1710. In the further consideration of this subject it appeared to me to be of the utmost importance to ascertain, if possible, whether this lateral action which we call magnetism, or sometimes the induction of electrical currents (26. 1048, &c.), is extended to a distance by the action of the intermediate particles in analogy with the induction of static electricity, or the various effects, such as conduction, discharge, &c., which are dependent on that induction; or, whether its influence at a distance is altogether independent of such intermediate particles (1662.).

1711. I arranged two magneto-electric helices with iron cores end to end, but with an interval of an inch and three quarters between them, in which interval was placed the end or pole of a bar magnet. It is evident, that on moving the magnetic pole from one core towards the other, a current would tend to form in both helices, in the one because of the lowering, and in the other because of the strengthening of the magnetism induced in the respective soft iron cores. The helices were connected together, and also with a galvanometer, so that these two currents should coincide in direction, and tend by their joint force to deflect the needle of the instrument. The whole arrangement was so effective and delicate, that moving the magnetic pole about the eighth of an inch to and fro two or three times, in periods equal to those required for the vibrations of the galvanometer needle, was sufficient to cause considerable vibration in the latter; thus showing readily the consequence of strengthening the influence of the magnet on the one core and helix, and diminishing it on the other.

1712. Then without disturbing the distances of the magnet and cores, plates of substances were interposed. Thus calling the two cores A and B, a plate of shell-lac was introduced between the magnetic pole and A for the time occupied by the needle in swinging one way; then it was withdrawn for the time occupied in the return swing; introduced again for another equal portion of time; withdrawn for another portion, and so on eight or nine times; but not the least effect was observed on the needle.
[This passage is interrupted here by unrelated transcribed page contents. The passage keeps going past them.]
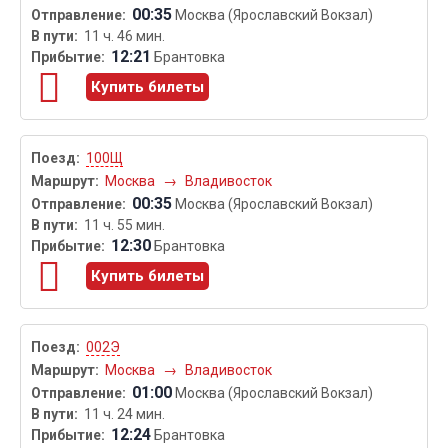
00:35
Москва (Ярославский Вокзал)
11 ч. 46 мин.
12:21
Брантовка
Купить билеты
100Щ
Москва
→
Владивосток
00:35
Москва (Ярославский Вокзал)
11 ч. 55 мин.
12:30
Брантовка
Купить билеты
002Э
Москва
→
Владивосток
01:00
Москва (Ярославский Вокзал)
11 ч. 24 мин.
12:24
Брантовка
In other cases the plate was alternated, i.e. it was introduced between the magnet and A for one period of time, withdrawn and introduced between the magnet and B for the second period, withdrawn and restored to its first place for the third period, and so on, but with no effect on the needle.

1713. In these experiments shell-lac in plates 0.9 of an inch in thickness, sulphur in a plate 0.9 of an inch in thickness, and copper in a plate 0.7 of an inch in thickness were used without any effect. And I conclude that bodies, contrasted by the extremes of conducting and insulating power, and opposed to each other as strongly as metals, air, and sulphur, show no difference with respect to magnetic forces when placed in their lines of action, at least under the circumstances described.